The virtual laboratory consists of one central server and many clients -- one client per logged in user. The laboratory client is the interface supporting a single user. The central server stores and distributes artifacts used in sessions in progress. The server is unaware of the content and purpose of a single artifact. Its function is concentrated to accept and store new or modified artifacts received from clients and to distribute replicated versions of those artifacts to further clients. When a session is in progress the server stores every aspect of that session. Every client stores a replicated version of the session (see figure 4.3), which is an exact copy of the session maintained by the server. Every change produced by a user causes a transmission of the changed element to the server. The server updates his own representation of the session and transmits the changed artifacts to other clients that update and redisplay those elements.
The actual transport of artifacts between clients and the server is performed via Java RMI (Remote Method Invocation). RMI allows implementiion of remote objects whose methods are executed over the network. Both, the server and the client, are classes that are implemented as remote objects. Three things are needed to make a class remotely accessible:
Remote executable methods of remote objects must be defined by a remote interface that extends the interface java.rmi.Remote. An interface is actually only a set of method declarations. The method bodies are implemented by the actual remote object. The remote interface can however be instantiated like a regular class. A remote object is always referred to by its remote interface, not the implementation class.
For example, the server in our system is an instance of the Server class (fig 4.4). This class implements the ServerPort interface. The arrow with the broken line in figure 4.4 represents the association of the Server class with the ServerPort interface. That interface defines alls methods that are remotely accessible. A client would obtain an instance of the ServerPort interface, which is used to execute methods that are implemented by the Server class.

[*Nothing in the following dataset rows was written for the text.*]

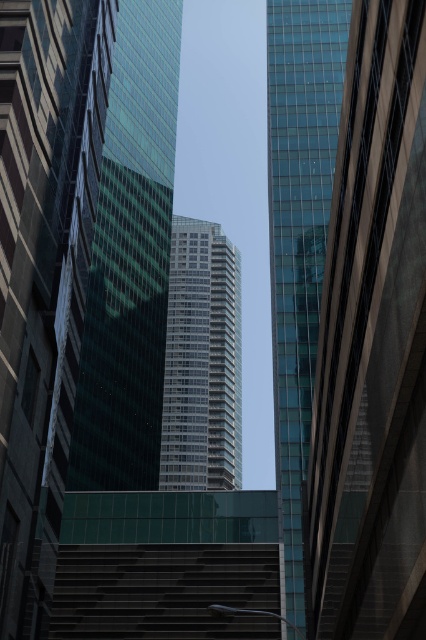 You are standing at the base of the dark gray concrete stairs at lower center and want to walk towards the glassy reflective skyscraper at right. Is the skyscraper directly above your current position?

The glassy reflective skyscraper at right is positioned over the dark gray concrete stairs at lower center, so yes, it is directly above your current position.

You are a drone operator tasked with flying a drone between the green glass building at center and the transparent glass building at center. The drone has a wingspan of 1.5 meters. Based on the scene, can the drone safely pass through the gap between them?

The green glass building at center and transparent glass building at center are 35.93 meters apart from each other. Since the drone has a wingspan of only 1.5 meters, there is more than enough space for it to safely pass through the gap between them.

You are standing at the base of the glassy reflective skyscraper at right and want to look up to the point at point (373, 342). Is this point located on the glassy reflective skyscraper at right?

Yes, the point at point (373, 342) is located on the glassy reflective skyscraper at right as stated in the objects description.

The server object is making its own remote interface public accessible through the RMI remote object registry. The RMI registry is a separately running process on the server machine that provides a bootstrap mechanism for obtaining references to remote objects. Each remote object like our Server has to be registered under a name to the registry. The registry contains a database that maps those names to the remote objects. A client can now obtain the remote object by providing the name together with the host name and the port number of the RMI registry. This is done by calling the static method lookup of the java.rmi.Naming class:
As is evident by this example, the RMI address of a remote object is
represented as an URL of the form:
The client also provides remote methods in a similar fashion. Clients are instances of the Client class. Remote methods are again defined by a remote interface, which is in this case the Connection interface. The server stores one instance of this remote interface for every connected client. There is however a difference compared to the client in how the server is obtaining the clients remote interface. The client doesn't need to provide the RMI registry. The RMI registry is only used to establish a first remote connection in one direction (from client to server). The server is using the fact that the client already knows the server's remote interface. The client's instance of its remote interface can be passed via a remote server method calls. Exactly this is done by the client. He forwards his own Connection interface as a method argument to the server by calling the server sided remote method loginUser. The server can now use the Connection interface to call methods on the client's side. A connection in both directions is now established.
The ServerPort interface defines following remote methods, which are grouped into four categories:
The Connection interface is the client's pendant to the ServerPort Interface. It defines client sided remote methods that are called by the server:
Java spawns a separate thread for every received remote method call. The simultaneous access of artifacts is possible that way and also time-consuming server requests don't block all other clients. Inconsistency in the state of an artifact, as seen by the clients, is possible if clients access and change an artifact at the same time. For example, let's consider a scenario of a server with two connected clients. Both clients change the same artifact at almost the same time (see figure 4.5). Client A is sending the new version of the object to the server first. While the server is receiving the object, client B is sending his version of the object. Both clients end up with a different version of artifact after the server has finished the distribution.
One solution to prevent this behavior is to declare all server methods that deal with artifact distribution, like addElement and removeElement, as synchronized. Synchronized methods can only be executed by a single thread (which represents a client in this case) at a time. This does however reduce the response time of the server. It is unnecessary to block the transmission of other artifacts that don't correspond with the currently received artifact.
Therefore, a mutual exclusion mechanism in form of locks has been implemented. Clients must request a lock for an artifact before they can make changes. Further lock requests of other clients for that artifact are refused until the lock is released by the lock holder. Whenever locks are used, there is the question if deadlocks can occur. One necessary condition for deadlocks is the hold and wait situation . That means that a client may have locked an artifact while waiting for another locked artifact. This is however never the case in our system. Clients lock elements only to perform operations on them. Those operations don't need to wait for the lock release of another artifact. The lock is released after an artifact is transmitted to the server.
In practice the client locks and unlocks objects by calling setLock and releaseLock defined by the ServerPort interface. It is possible that those methods are called simultaneously by several clients. The server maintains a Lock object (the Lock class is shown in figure 4.7) for every artifact. This object encapsulates the lock owner of the according artifact. The lock owner is set and reset by the server through the methods setLock and releaseLock of the Lock object. Those methods should not be confused with the equally named methods of the ServerPort interface. The Lock object methods are implemented synchronized in order to prevent random states caused by race conditions.